Since some people probably bought it anyway, rejoice about that: concentrate
on your customers. Don't inconvenience them. See if you can make it more
convenient to buy, for potential conversion.

That's about it, really. Don't try to do something impossible or stupid like
trying to take things down off the internet, or trying to make your software
uncrackable: neither of those are going to happen and you'll look like a fool
(and inconvenience your customers and make enemies) trying.

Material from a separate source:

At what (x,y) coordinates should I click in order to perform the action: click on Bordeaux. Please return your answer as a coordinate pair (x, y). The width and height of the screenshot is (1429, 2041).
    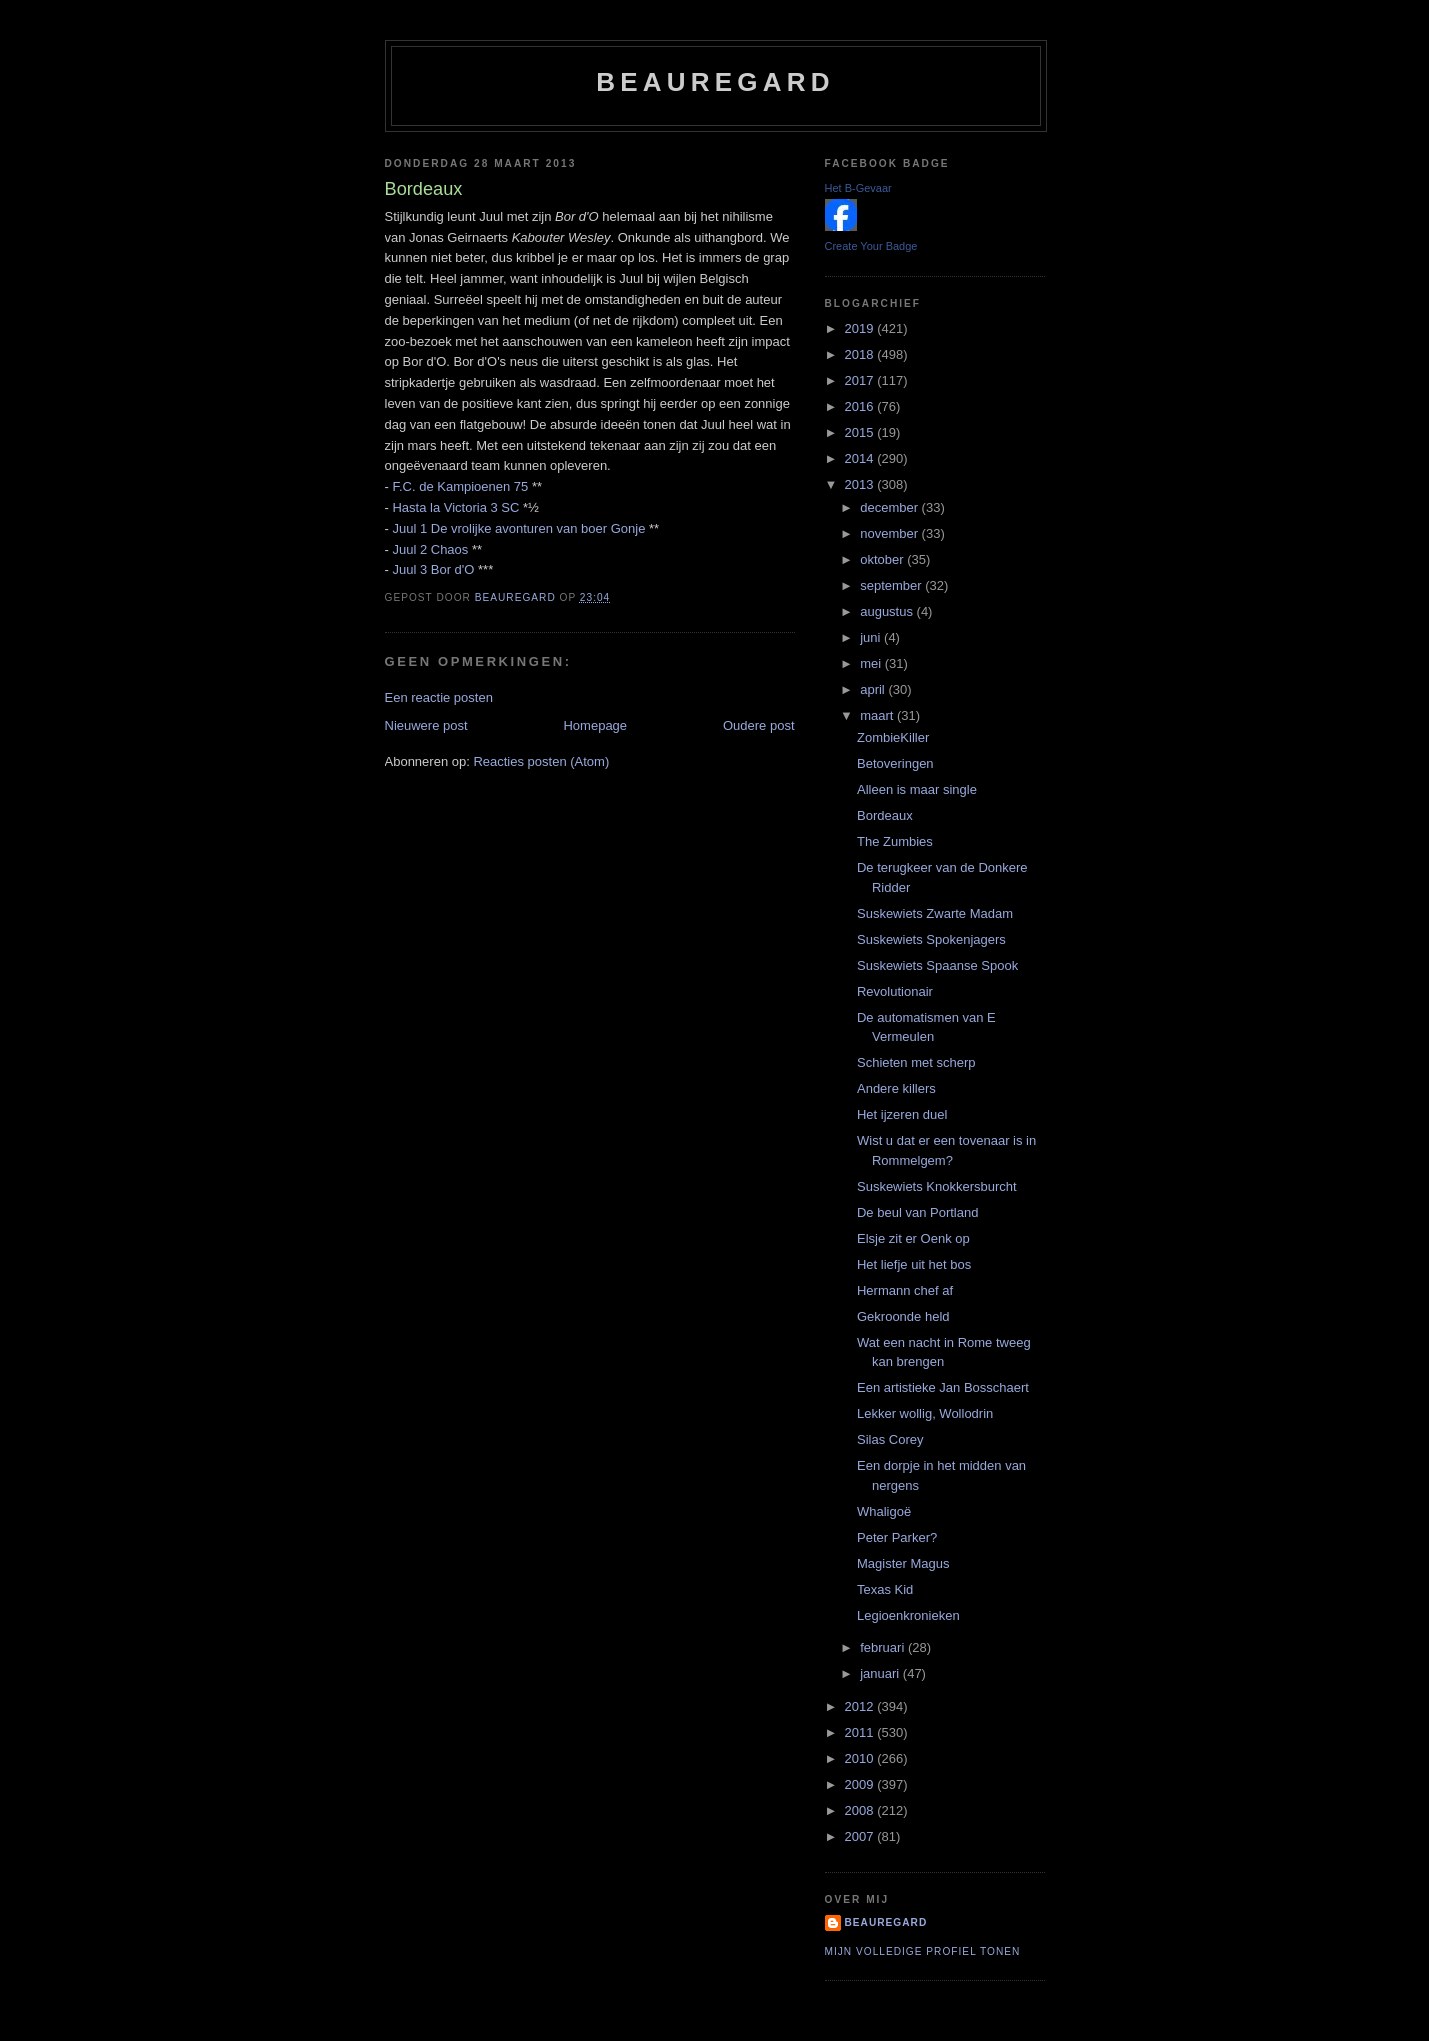     Looking at the image, I should click on (885, 815).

If this submission's more of a comment on Stack Overflow's well-known
propensity to lock every question in the known universe as offtopic or
answered, I don't really know what to say to that. ;)

------
superasn

        If someone thought your product was good enough to be worth their time to crack it, you must be doing something right. Remember that there are more honest people in the world than dishonest and you won't get the dishonest people to buy your product whatever you do. So concentrate on keeping your honest customers happy.
    

I think this is the best answer when dealing with such situations. A lot of
people make it an ego issue and waste precious time filing DRM complaints,
adding checks, etc which not only makes the software bloated but that precious
time could be used to add features requested by the paying customers.